• [WHAT IS NEEDED]:
No record may be left out; print them all verbatim.

[PROVIDED DATA]

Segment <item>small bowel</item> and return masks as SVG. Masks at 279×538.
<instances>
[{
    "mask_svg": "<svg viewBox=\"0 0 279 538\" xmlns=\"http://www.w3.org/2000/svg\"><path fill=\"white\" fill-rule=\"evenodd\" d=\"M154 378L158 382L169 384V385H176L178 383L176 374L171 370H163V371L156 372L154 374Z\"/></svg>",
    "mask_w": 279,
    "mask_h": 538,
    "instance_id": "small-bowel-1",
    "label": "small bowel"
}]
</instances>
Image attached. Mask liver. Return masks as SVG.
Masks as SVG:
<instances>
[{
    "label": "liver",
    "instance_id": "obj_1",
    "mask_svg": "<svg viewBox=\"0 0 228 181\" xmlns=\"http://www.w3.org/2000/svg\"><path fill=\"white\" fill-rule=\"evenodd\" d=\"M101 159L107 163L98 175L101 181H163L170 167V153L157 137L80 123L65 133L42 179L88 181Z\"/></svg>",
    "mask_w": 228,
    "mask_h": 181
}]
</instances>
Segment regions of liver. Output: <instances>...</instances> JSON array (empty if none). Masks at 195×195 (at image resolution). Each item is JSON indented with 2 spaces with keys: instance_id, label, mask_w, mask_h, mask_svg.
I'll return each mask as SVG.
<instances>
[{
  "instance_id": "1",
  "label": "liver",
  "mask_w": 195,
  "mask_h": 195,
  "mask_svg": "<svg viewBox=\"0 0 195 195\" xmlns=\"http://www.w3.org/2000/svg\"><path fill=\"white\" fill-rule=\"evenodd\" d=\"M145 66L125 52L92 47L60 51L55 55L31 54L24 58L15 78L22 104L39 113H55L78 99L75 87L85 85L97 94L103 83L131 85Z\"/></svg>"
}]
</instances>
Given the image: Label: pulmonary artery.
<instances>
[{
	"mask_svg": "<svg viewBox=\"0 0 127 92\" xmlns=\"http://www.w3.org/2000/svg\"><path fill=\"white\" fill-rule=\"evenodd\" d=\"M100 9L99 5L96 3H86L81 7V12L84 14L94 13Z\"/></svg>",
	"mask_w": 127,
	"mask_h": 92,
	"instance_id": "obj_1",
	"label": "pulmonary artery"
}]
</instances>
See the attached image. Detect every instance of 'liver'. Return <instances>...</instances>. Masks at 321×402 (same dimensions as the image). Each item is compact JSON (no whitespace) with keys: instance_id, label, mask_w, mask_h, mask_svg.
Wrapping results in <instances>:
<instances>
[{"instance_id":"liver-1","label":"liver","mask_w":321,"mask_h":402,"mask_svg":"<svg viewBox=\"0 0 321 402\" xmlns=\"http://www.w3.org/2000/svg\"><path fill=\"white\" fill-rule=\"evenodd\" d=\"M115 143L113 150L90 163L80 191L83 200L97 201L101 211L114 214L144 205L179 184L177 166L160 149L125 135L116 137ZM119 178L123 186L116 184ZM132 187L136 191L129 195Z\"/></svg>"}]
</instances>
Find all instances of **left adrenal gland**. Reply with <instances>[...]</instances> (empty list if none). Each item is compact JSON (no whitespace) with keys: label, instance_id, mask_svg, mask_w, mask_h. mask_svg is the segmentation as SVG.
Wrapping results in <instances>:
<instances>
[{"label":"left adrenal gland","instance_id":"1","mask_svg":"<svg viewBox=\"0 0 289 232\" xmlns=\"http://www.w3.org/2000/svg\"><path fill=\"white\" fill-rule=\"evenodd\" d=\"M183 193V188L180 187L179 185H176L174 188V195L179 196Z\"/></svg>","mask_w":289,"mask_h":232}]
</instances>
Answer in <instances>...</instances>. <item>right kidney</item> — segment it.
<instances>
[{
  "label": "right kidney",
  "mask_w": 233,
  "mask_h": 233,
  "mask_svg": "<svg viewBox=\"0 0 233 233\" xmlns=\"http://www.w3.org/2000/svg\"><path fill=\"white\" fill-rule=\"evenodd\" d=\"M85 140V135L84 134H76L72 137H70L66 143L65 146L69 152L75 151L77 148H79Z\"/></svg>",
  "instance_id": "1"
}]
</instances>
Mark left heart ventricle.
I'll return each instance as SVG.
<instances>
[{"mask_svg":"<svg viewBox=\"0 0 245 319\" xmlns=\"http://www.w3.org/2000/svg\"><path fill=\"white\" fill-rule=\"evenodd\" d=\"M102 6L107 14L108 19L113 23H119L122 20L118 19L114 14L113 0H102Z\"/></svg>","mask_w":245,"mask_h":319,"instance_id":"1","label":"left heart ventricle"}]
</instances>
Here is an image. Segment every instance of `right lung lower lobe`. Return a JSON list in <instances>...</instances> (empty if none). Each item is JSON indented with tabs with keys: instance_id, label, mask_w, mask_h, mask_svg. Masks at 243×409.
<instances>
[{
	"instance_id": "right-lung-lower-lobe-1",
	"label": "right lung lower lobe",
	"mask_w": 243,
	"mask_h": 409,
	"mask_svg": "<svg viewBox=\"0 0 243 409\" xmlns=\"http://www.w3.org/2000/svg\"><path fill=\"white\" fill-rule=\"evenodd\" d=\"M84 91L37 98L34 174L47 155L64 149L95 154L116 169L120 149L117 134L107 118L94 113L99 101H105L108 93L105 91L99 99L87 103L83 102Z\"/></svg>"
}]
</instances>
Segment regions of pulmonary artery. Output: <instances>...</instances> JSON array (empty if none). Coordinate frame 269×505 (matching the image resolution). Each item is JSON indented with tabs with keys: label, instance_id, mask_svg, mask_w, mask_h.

[/PROVIDED DATA]

• [OUTPUT FOR THIS EXERCISE]:
Segment <item>small bowel</item> and return masks as SVG. Masks at 279×538.
<instances>
[{
    "mask_svg": "<svg viewBox=\"0 0 279 538\" xmlns=\"http://www.w3.org/2000/svg\"><path fill=\"white\" fill-rule=\"evenodd\" d=\"M154 378L158 382L169 384V385H176L178 383L176 374L171 370H163V371L156 372L154 374Z\"/></svg>",
    "mask_w": 279,
    "mask_h": 538,
    "instance_id": "small-bowel-1",
    "label": "small bowel"
}]
</instances>
Image attached. Mask liver. Return masks as SVG.
Masks as SVG:
<instances>
[{
    "label": "liver",
    "instance_id": "obj_1",
    "mask_svg": "<svg viewBox=\"0 0 228 181\" xmlns=\"http://www.w3.org/2000/svg\"><path fill=\"white\" fill-rule=\"evenodd\" d=\"M101 159L107 163L98 175L101 181H163L170 167V153L157 137L80 123L65 133L42 179L88 181Z\"/></svg>",
    "mask_w": 228,
    "mask_h": 181
}]
</instances>
Segment regions of liver. Output: <instances>...</instances> JSON array (empty if none). Masks at 195×195 (at image resolution). Each item is JSON indented with 2 spaces with keys: instance_id, label, mask_w, mask_h, mask_svg.
I'll return each mask as SVG.
<instances>
[{
  "instance_id": "1",
  "label": "liver",
  "mask_w": 195,
  "mask_h": 195,
  "mask_svg": "<svg viewBox=\"0 0 195 195\" xmlns=\"http://www.w3.org/2000/svg\"><path fill=\"white\" fill-rule=\"evenodd\" d=\"M145 66L125 52L92 47L60 51L55 55L31 54L24 58L15 78L22 104L39 113H55L78 99L75 87L85 85L97 94L103 83L131 85Z\"/></svg>"
}]
</instances>
Given the image: Label: pulmonary artery.
<instances>
[{
	"mask_svg": "<svg viewBox=\"0 0 127 92\" xmlns=\"http://www.w3.org/2000/svg\"><path fill=\"white\" fill-rule=\"evenodd\" d=\"M100 9L99 5L96 3H86L81 7V12L84 14L94 13Z\"/></svg>",
	"mask_w": 127,
	"mask_h": 92,
	"instance_id": "obj_1",
	"label": "pulmonary artery"
}]
</instances>
See the attached image. Detect every instance of 'liver'. Return <instances>...</instances>. Masks at 321×402 (same dimensions as the image). Each item is compact JSON (no whitespace) with keys: instance_id, label, mask_w, mask_h, mask_svg.
Wrapping results in <instances>:
<instances>
[{"instance_id":"liver-1","label":"liver","mask_w":321,"mask_h":402,"mask_svg":"<svg viewBox=\"0 0 321 402\" xmlns=\"http://www.w3.org/2000/svg\"><path fill=\"white\" fill-rule=\"evenodd\" d=\"M115 143L113 150L90 163L80 191L83 200L97 201L101 211L114 214L144 205L179 184L177 166L160 149L125 135L116 137ZM119 178L123 186L116 184ZM132 187L136 191L129 195Z\"/></svg>"}]
</instances>
Find all instances of **left adrenal gland**. Reply with <instances>[...]</instances> (empty list if none). Each item is compact JSON (no whitespace) with keys: label, instance_id, mask_svg, mask_w, mask_h. mask_svg is the segmentation as SVG.
Wrapping results in <instances>:
<instances>
[{"label":"left adrenal gland","instance_id":"1","mask_svg":"<svg viewBox=\"0 0 289 232\" xmlns=\"http://www.w3.org/2000/svg\"><path fill=\"white\" fill-rule=\"evenodd\" d=\"M183 193V188L180 187L179 185H176L174 188V195L179 196Z\"/></svg>","mask_w":289,"mask_h":232}]
</instances>
Answer in <instances>...</instances>. <item>right kidney</item> — segment it.
<instances>
[{
  "label": "right kidney",
  "mask_w": 233,
  "mask_h": 233,
  "mask_svg": "<svg viewBox=\"0 0 233 233\" xmlns=\"http://www.w3.org/2000/svg\"><path fill=\"white\" fill-rule=\"evenodd\" d=\"M85 140V135L84 134H76L72 137H70L66 143L65 146L69 152L75 151L77 148H79Z\"/></svg>",
  "instance_id": "1"
}]
</instances>
Mark left heart ventricle.
I'll return each instance as SVG.
<instances>
[{"mask_svg":"<svg viewBox=\"0 0 245 319\" xmlns=\"http://www.w3.org/2000/svg\"><path fill=\"white\" fill-rule=\"evenodd\" d=\"M102 6L107 14L108 19L113 23H119L122 20L118 19L114 14L113 0H102Z\"/></svg>","mask_w":245,"mask_h":319,"instance_id":"1","label":"left heart ventricle"}]
</instances>
Here is an image. Segment every instance of `right lung lower lobe`. Return a JSON list in <instances>...</instances> (empty if none). Each item is JSON indented with tabs with keys: instance_id, label, mask_w, mask_h, mask_svg. Masks at 243×409.
<instances>
[{
	"instance_id": "right-lung-lower-lobe-1",
	"label": "right lung lower lobe",
	"mask_w": 243,
	"mask_h": 409,
	"mask_svg": "<svg viewBox=\"0 0 243 409\" xmlns=\"http://www.w3.org/2000/svg\"><path fill=\"white\" fill-rule=\"evenodd\" d=\"M84 91L37 98L34 174L47 155L64 149L95 154L116 169L120 149L117 134L107 118L94 113L99 101H105L108 93L105 91L99 99L87 103L83 102Z\"/></svg>"
}]
</instances>
Segment regions of pulmonary artery. Output: <instances>...</instances> JSON array (empty if none). Coordinate frame 269×505 (matching the image resolution). Each item is JSON indented with tabs with keys: label, instance_id, mask_svg, mask_w, mask_h.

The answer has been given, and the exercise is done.